Dieses 86 cm lange Exemplar von Polypterus ansorgii beweist, dass die Art zu den größten Polypterus-Arten gehört.
Ansorges Flösselhecht im Aquarium
Die Pflege von Polypterus ansorgii im Aquarium ist leicht. Es handelt sich um sehr ruhige, etwas scheue und sehr friedliche Raubfische. Wie alle Flösselhechte sind es eher dämmerungsaktive Fische, die jedoch nach der Eingewöhnung auch tagsüber zum Fressen erscheinen. Die Ernährung erfolgt am besten mit ganzen, tiefgefrorenen Fischen von etwa 6-8 cm Länge (Stinten).
- Über 50 cm langer P. ansorgii
- Drei über 50 cm lange P. ansorgii
- Zwei über 50 cm lange P. ansorgii
- Zwei über 50 cm lange P. ansorgii
Gegen Artgenossen und artfremde Fische sind Ansorges Flösselhechte meist indifferent. Lediglich zur Fütterungszeit knuffen sie sich auch einmal gegenseitig, aber das scheint bei den geruchsorientierten Tieren, bei denen der Gesichtssinnn nur eine untergeordnete Rolle spielt, eher aus Versehen zu passieren. Ich pflegte die Tiere zusammen mit Hechtsalmlern (Hepsetus odoe), einem Westafrikanischen Lungenfisch (Protopterus annectens) und einigen Welsen. Ein ursprünglich als Futterfisch eingesetzter Roter Cichlide (Hemichromis sp.) tyrannisierte die Flösselhechte derartig, dass sie über einige Wochen nicht mehr fraßen, bis der kleine Stänkerer von kaum 8 cm Länge endlich gefangen und entfernt werden konnte.
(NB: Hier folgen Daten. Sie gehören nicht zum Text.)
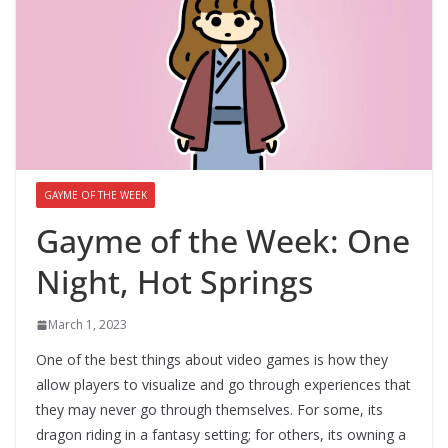
GAYME OF THE WEEK
Gayme of the Week: One
Night, Hot Springs
March 1, 2023
One of the best things about video games is how they
allow players to visualize and go through experiences that
they may never go through themselves. For some, its
dragon riding in a fantasy setting; for others, its owning a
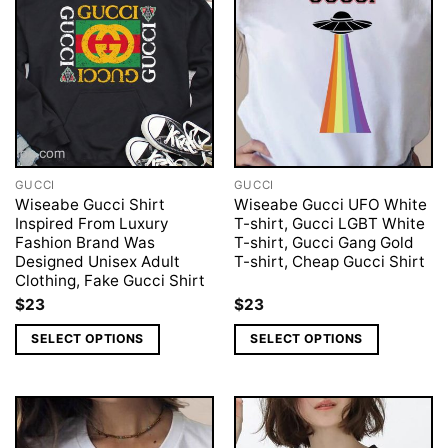
GUCCI
GUCCI
Wiseabe Gucci Shirt
Wiseabe Gucci UFO White
Inspired From Luxury
T-shirt, Gucci LGBT White
Fashion Brand Was
T-shirt, Gucci Gang Gold
Designed Unisex Adult
T-shirt, Cheap Gucci Shirt
Clothing, Fake Gucci Shirt
$
23
$
23
SELECT OPTIONS
SELECT OPTIONS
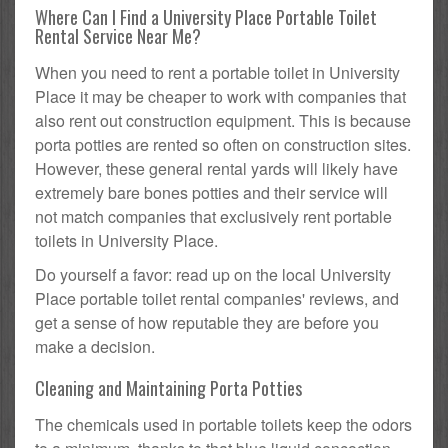
Where Can I Find a University Place Portable Toilet
Rental Service Near Me?
When you need to rent a portable toilet in University
Place it may be cheaper to work with companies that
also rent out construction equipment. This is because
porta potties are rented so often on construction sites.
However, these general rental yards will likely have
extremely bare bones potties and their service will
not match companies that exclusively rent portable
toilets in University Place.
Do yourself a favor: read up on the local University
Place portable toilet rental companies' reviews, and
get a sense of how reputable they are before you
make a decision.
Cleaning and Maintaining Porta Potties
The chemicals used in portable toilets keep the odors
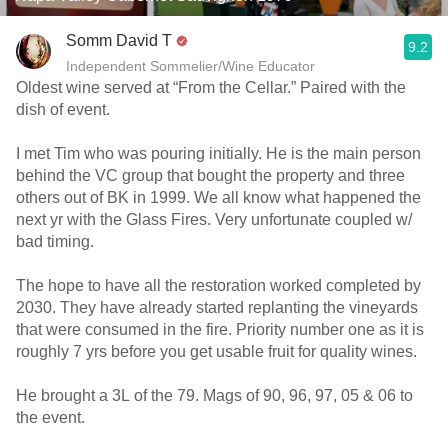
Somm David T
9.2
Independent Sommelier/Wine Educator
Oldest wine served at “From the Cellar.” Paired with the
dish of event.
I met Tim who was pouring initially. He is the main person
behind the VC group that bought the property and three
others out of BK in 1999. We all know what happened the
next yr with the Glass Fires. Very unfortunate coupled w/
bad timing.
The hope to have all the restoration worked completed by
2030. They have already started replanting the vineyards
that were consumed in the fire. Priority number one as it is
roughly 7 yrs before you get usable fruit for quality wines.
He brought a 3L of the 79. Mags of 90, 96, 97, 05 & 06 to
the event.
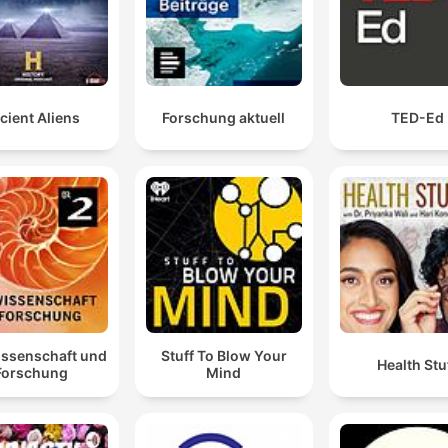
cient Aliens
Forschung aktuell
TED-Ed
issenschaft und
Stuff To Blow Your
Health Stu
Forschung
Mind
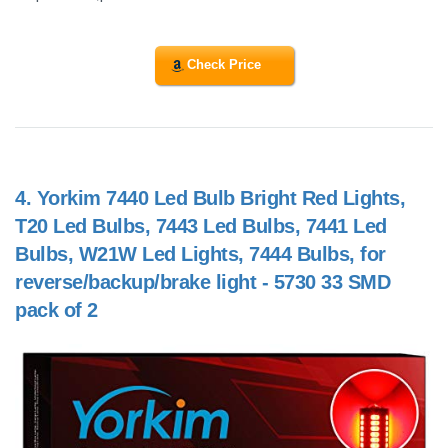
Check Price
4.
Yorkim 7440 Led Bulb Bright Red Lights,
T20 Led Bulbs, 7443 Led Bulbs, 7441 Led
Bulbs, W21W Led Lights, 7444 Bulbs, for
reverse/backup/brake light - 5730 33 SMD
pack of 2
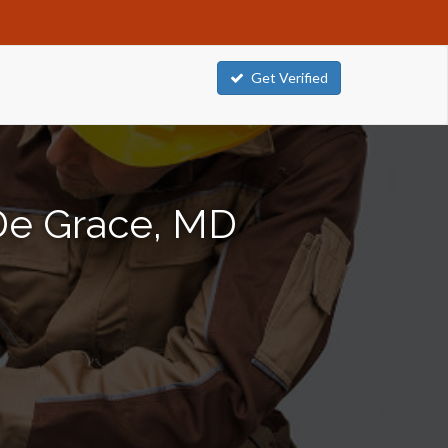
Get Verified
 De Grace, MD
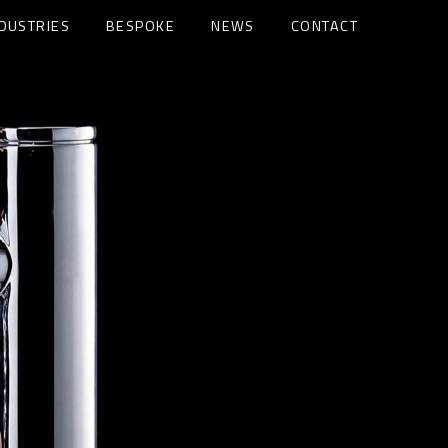
NDUSTRIES
BESPOKE
NEWS
CONTACT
Man muss bei der Vergesellschaftung dieser sanften Großfische also etwas vorsichtig sein.
Alles in allem konnte Dank der Aquarienkunde wieder einmal ein über hundert Jahre altes Rätsel zumindest ansatzweise gelöst und der Mythos Polypterus ansorgii zu den Akten gelegt werden. Die Systematik der großen Flösselhechte (Polypterus bichir, P. congicus, P. ansorgii, P. lapradei, P. endlicheri) ist allerdings nach wie vor nur unbefriedigend erforscht.

Alle Flösselhechte können stimmungsabhängig stark verblassen, dann wird eine Bestimmung noch schwieriger, als sie es ohnehin schon ist. Auch dieses Bild zeigt P. ansorgii.

Flösselhechte mögen es dämmerig, mit weichem Boden und versteckreich. Da macht P. ansorgii keine Ausnahme.